Decentralized finance (DeFi) lending has changed—especially following the collapse of major companies like Three Arrows Capital (3AC) last year—and managing risk is now key for the industry’s success, according to Maple Finance CEO Sidney Powell. 

Powell, who co-founded DeFi lender Maple Finance, told Decrypt at Messari Mainnet 2023 this week that the DeFi lending space has matured over the past year. Not that it’s had much choice. The implosion of crypto hedge fund 3AC in June 2022, and the contagion that has spread throughout the market since, has forced traders and lenders to reevaluate what is realistically possible.

“Borrowers and lenders are now saying, ‘I’d rather take a pretty sure 8% [return], rather than a speculative 20%’,” said Powell. “So we’re seeing much more emphasis on what is the risk-adjusted yield rather than what is the absolute yield,” he added.


Yield in DeFi and traditional finance refers to cash earned on an investment over time. In the experimental world of DeFi, investors can lock-up funds and earn rewards.

A little over a year ago, crypto lenders were still promising borrowers astronomical returns on deposits, in some cases over 20%. But those days are now over, in large part due to the collapse of the crypto project Terra in May of last year.

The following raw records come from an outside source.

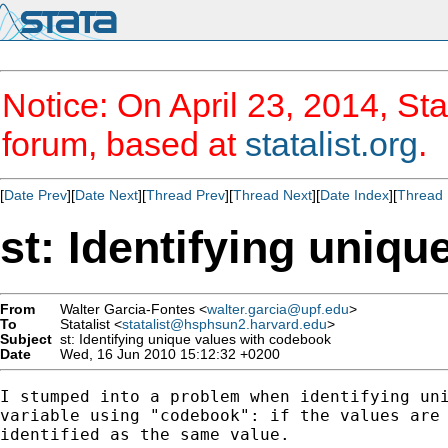
Notice: On April 23, 2014, Sta
forum, based at
statalist.org
.
[
Date Prev
][
Date Next
][
Thread Prev
][
Thread Next
][
Date Index
][
Thread 
st: Identifying uniq
From
Walter Garcia-Fontes <
walter.garcia@upf.edu
>
To
Statalist <
statalist@hsphsun2.harvard.edu
>
Subject
st: Identifying unique values with codebook
Date
Wed, 16 Jun 2010 15:12:32 +0200
I stumped into a problem when identifying uni
variable using "codebook": if the values are 
identified as the same value.  
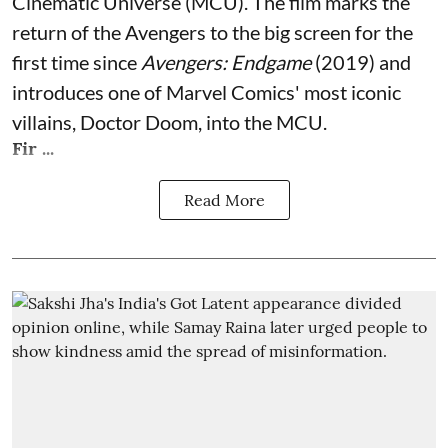
Cinematic Universe (MCU). The film marks the
return of the Avengers to the big screen for the
first time since
Avengers: Endgame
(2019) and
introduces one of Marvel Comics' most iconic
villains, Doctor Doom, into the MCU.
Fir ...
Read More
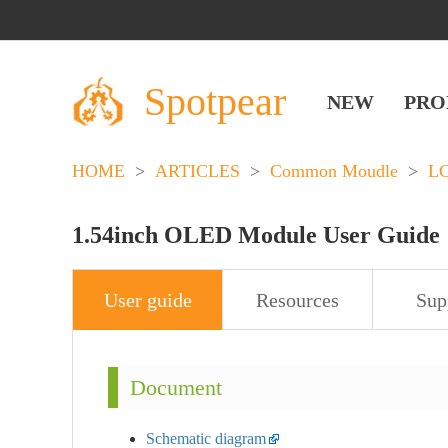
Spotpear
NEW
PRO
HOME
>
ARTICLES
>
Common Moudle
>
L
1.54inch OLED Module User Guide
User guide
Resources
Sup
Document
Schematic diagram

Terra in its hey-day was a massive ecosystem with lots of apps largely focused on algorithmic stablecoins. At one point, it was perhaps the most talked-about DeFi blockchain and the second biggest after Ethereum; its native cryptocurrency, LUNA, was in its prime one of the top biggest digital assets by market cap. 

Terra’s most popular app, Anchor, facilitated risky lending and borrowing and enabled crypto degens to deposit Terra’s UST stablecoin and at times earn in excess of 20% returns in the form of more UST.

But when the music finally stopped, Terra imploded, taking hedge funds that were invested in the project down along with it.


Singapore-based cryptocurrency hedge fund 3AC was just one firm hit hard by the chaos. The firm promised big things to clients wanting to invest in new digital asset ventures. And to do so, it used crypto lenders promising big returns. 

Following Terra’s blow-up and the subsequent plunge in crypto prices, 3AC filed for bankruptcy—leaving many crypto lenders waiting on their cash. 

Now, says Powell, crypto lenders are much more sensitive to “counterparty risk management.” 

“The lessons taken away [from the collapse of 3AC] are counterparty risk management, managing contagion, and kind of siloing the risk to the individual borrowers that a lender is facing,” he said. 

He added that “seeing what is happening with funds” is now necessary so lenders can control it and a borrower cannot “trade itself into insolvency like 3AC did.” 

Maple Finance is a credit marketplace which helps provide loans to institutions. It stands out in the DeFi space because it provides undercollateralized loans and puts them “on chain.”

Following the collapse of major crypto lenders, Maple in June launched a direct lending desk, Maple Direct, offering overcollaterized loans.  

Powell also told Decrypt at Mainnet that debt is a better asset to tokenize than equities. 


He said that this is because it is easier to monitor, while equity is difficult to track on-chain, in part due to its “changing valuation” and difficulty to track cash flows.